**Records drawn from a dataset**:
╭──

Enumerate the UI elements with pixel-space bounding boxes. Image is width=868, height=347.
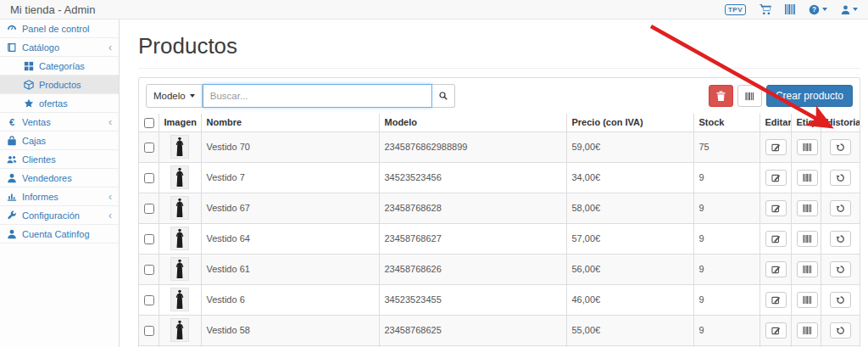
history-icon xyxy=(836,295,845,305)
sidebar-item-vendedores[interactable]: Vendedores xyxy=(0,169,119,187)
label-button[interactable] xyxy=(797,170,818,186)
toolbar-actions: Crear producto xyxy=(709,85,853,107)
edit-button[interactable] xyxy=(765,322,787,339)
search-icon xyxy=(439,91,448,101)
product-price: 57,00€ xyxy=(566,223,693,254)
product-price: 46,00€ xyxy=(566,284,693,315)
product-model: 2345876862988899 xyxy=(379,132,566,162)
label-button[interactable] xyxy=(797,322,818,339)
delete-button[interactable] xyxy=(709,85,733,107)
select-row-checkbox[interactable] xyxy=(144,326,154,336)
barcode-icon xyxy=(803,326,812,335)
barcode-icon xyxy=(803,143,812,152)
label-button[interactable] xyxy=(797,200,818,216)
help-menu[interactable]: ? xyxy=(809,4,827,15)
wrench-icon xyxy=(7,210,17,221)
barcode-icon xyxy=(803,295,812,305)
sidebar-item-categorias[interactable]: Categorías xyxy=(0,57,119,76)
dress-image xyxy=(171,288,188,311)
select-row-checkbox[interactable] xyxy=(144,173,154,183)
product-thumbnail xyxy=(170,288,189,311)
edit-button[interactable] xyxy=(765,139,787,155)
history-button[interactable] xyxy=(830,292,851,308)
edit-icon xyxy=(771,204,781,213)
select-row-checkbox[interactable] xyxy=(144,234,154,244)
dress-image xyxy=(171,136,188,158)
product-stock: 75 xyxy=(693,132,760,162)
product-thumbnail xyxy=(170,227,189,250)
product-thumbnail xyxy=(170,165,189,189)
edit-button[interactable] xyxy=(765,200,787,216)
history-button[interactable] xyxy=(830,322,851,339)
create-product-button[interactable]: Crear producto xyxy=(766,85,853,107)
product-name: Vestido 7 xyxy=(201,162,379,193)
sidebar-item-clientes[interactable]: Clientes xyxy=(0,150,119,169)
edit-button[interactable] xyxy=(765,170,787,186)
history-button[interactable] xyxy=(830,261,851,277)
column-header-modelo[interactable]: Modelo xyxy=(379,114,566,132)
edit-icon xyxy=(771,295,781,305)
product-stock: 9 xyxy=(693,223,760,254)
select-row-checkbox[interactable] xyxy=(144,204,154,214)
euro-icon: € xyxy=(7,117,17,127)
history-icon xyxy=(836,326,845,335)
column-header-nombre[interactable]: Nombre xyxy=(201,114,379,132)
sidebar-item-panel-de-control[interactable]: Panel de control xyxy=(0,20,119,38)
svg-text:€: € xyxy=(9,117,14,127)
users-icon xyxy=(7,154,17,165)
history-icon xyxy=(836,143,845,152)
history-button[interactable] xyxy=(830,231,851,247)
sidebar: Panel de control Catálogo ‹ Categorías P… xyxy=(0,20,120,347)
sidebar-item-ventas[interactable]: € Ventas ‹ xyxy=(0,113,119,132)
product-thumbnail xyxy=(170,196,189,220)
edit-button[interactable] xyxy=(765,231,787,247)
label-button[interactable] xyxy=(797,292,818,308)
tpv-button[interactable]: TPV xyxy=(725,4,746,15)
column-header-precio[interactable]: Precio (con IVA) xyxy=(566,114,693,132)
filter-dropdown-button[interactable]: Modelo xyxy=(146,84,203,108)
sidebar-item-informes[interactable]: Informes ‹ xyxy=(0,187,119,206)
sidebar-item-catalogo[interactable]: Catálogo ‹ xyxy=(0,38,119,57)
edit-button[interactable] xyxy=(765,292,787,308)
edit-icon xyxy=(771,265,781,274)
sidebar-item-productos[interactable]: Productos xyxy=(0,76,119,94)
label-button[interactable] xyxy=(797,261,818,277)
label-button[interactable] xyxy=(797,139,818,155)
table-row: Vestido 64 23458768627 57,00€ 9 xyxy=(139,223,860,254)
select-row-checkbox[interactable] xyxy=(144,295,154,305)
product-stock: 9 xyxy=(693,254,760,284)
search-input[interactable] xyxy=(203,84,432,108)
label-button[interactable] xyxy=(797,231,818,247)
history-button[interactable] xyxy=(830,139,851,155)
book-icon xyxy=(7,42,17,53)
barcode-icon xyxy=(803,265,812,274)
sidebar-item-cajas[interactable]: Cajas xyxy=(0,132,119,150)
select-all-checkbox[interactable] xyxy=(144,118,154,128)
account-icon xyxy=(7,229,17,239)
product-model: 23458768625 xyxy=(379,315,566,345)
product-price: 34,00€ xyxy=(566,162,693,193)
user-menu[interactable] xyxy=(841,5,858,14)
search-button[interactable] xyxy=(432,84,455,108)
product-name: Vestido 61 xyxy=(201,254,379,284)
history-button[interactable] xyxy=(830,200,851,216)
sidebar-item-configuracion[interactable]: Configuración ‹ xyxy=(0,206,119,225)
select-row-checkbox[interactable] xyxy=(144,265,154,275)
product-model: 34523523455 xyxy=(379,284,566,315)
barcode-icon[interactable] xyxy=(785,4,795,14)
product-name: Vestido 64 xyxy=(201,223,379,254)
product-name: Vestido 6 xyxy=(201,284,379,315)
cart-icon[interactable] xyxy=(760,4,771,15)
column-header-imagen[interactable]: Imagen xyxy=(159,114,201,132)
sidebar-item-cuenta-catinfog[interactable]: Cuenta Catinfog xyxy=(0,225,119,243)
column-header-historial: Historial xyxy=(821,114,860,132)
product-model: 34523523456 xyxy=(379,162,566,193)
star-icon xyxy=(24,98,34,109)
select-row-checkbox[interactable] xyxy=(144,143,154,153)
history-icon xyxy=(836,265,845,274)
sidebar-item-ofertas[interactable]: ofertas xyxy=(0,94,119,113)
history-button[interactable] xyxy=(830,170,851,186)
print-labels-button[interactable] xyxy=(737,85,762,107)
edit-button[interactable] xyxy=(765,261,787,277)
column-header-stock[interactable]: Stock xyxy=(693,114,760,132)
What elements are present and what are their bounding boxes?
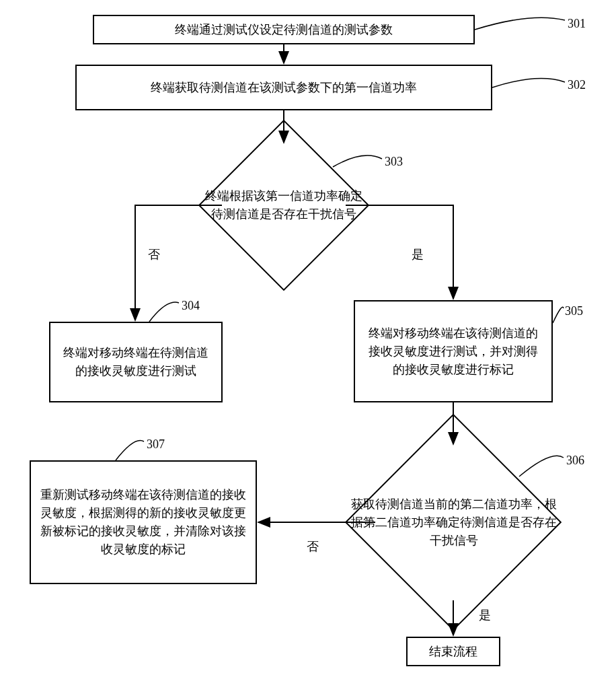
decision-303-text: 终端根据该第一信道功率确定待测信道是否存在干扰信号: [203, 187, 364, 223]
step-end-text: 结束流程: [429, 643, 477, 661]
branch-306-no: 否: [307, 538, 319, 555]
branch-303-no: 否: [148, 246, 160, 262]
step-306-num: 306: [566, 454, 584, 468]
step-307-text: 重新测试移动终端在该待测信道的接收灵敏度，根据测得的新的接收灵敏度更新被标记的接…: [39, 486, 247, 559]
step-end: 结束流程: [406, 637, 500, 666]
branch-303-yes: 是: [412, 246, 424, 262]
decision-306: 获取待测信道当前的第二信道功率，根据第二信道功率确定待测信道是否存在干扰信号: [347, 471, 561, 573]
step-305-num: 305: [565, 304, 583, 318]
step-304-num: 304: [182, 299, 200, 313]
step-303-num: 303: [385, 155, 403, 169]
step-302: 终端获取待测信道在该测试参数下的第一信道功率: [75, 65, 492, 110]
branch-306-yes: 是: [479, 607, 491, 623]
step-305-text: 终端对移动终端在该待测信道的接收灵敏度进行测试，并对测得的接收灵敏度进行标记: [363, 324, 543, 379]
step-301: 终端通过测试仪设定待测信道的测试参数: [93, 15, 475, 44]
step-304-text: 终端对移动终端在待测信道的接收灵敏度进行测试: [59, 344, 213, 380]
step-304: 终端对移动终端在待测信道的接收灵敏度进行测试: [49, 322, 223, 402]
step-305: 终端对移动终端在该待测信道的接收灵敏度进行测试，并对测得的接收灵敏度进行标记: [354, 300, 553, 402]
step-302-text: 终端获取待测信道在该测试参数下的第一信道功率: [151, 79, 417, 97]
step-301-text: 终端通过测试仪设定待测信道的测试参数: [175, 21, 393, 39]
step-307-num: 307: [147, 437, 165, 452]
step-302-num: 302: [568, 78, 586, 92]
decision-303: 终端根据该第一信道功率确定待测信道是否存在干扰信号: [203, 160, 364, 250]
decision-306-text: 获取待测信道当前的第二信道功率，根据第二信道功率确定待测信道是否存在干扰信号: [347, 495, 561, 550]
step-301-num: 301: [568, 17, 586, 31]
step-307: 重新测试移动终端在该待测信道的接收灵敏度，根据测得的新的接收灵敏度更新被标记的接…: [30, 460, 257, 584]
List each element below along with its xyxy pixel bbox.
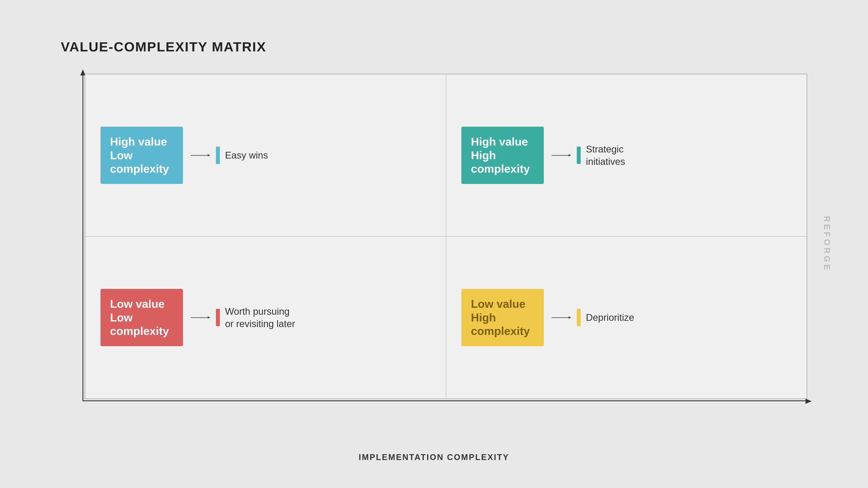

╰──

**Exercise instructions**: Show all lines in the entries above where the string "pixel" appears.

**Your solution**:
Enumerate the UI elements with pixel-space bounding boxes. Image is width=868, height=347.
List each element below along with its xyxy pixel bbox.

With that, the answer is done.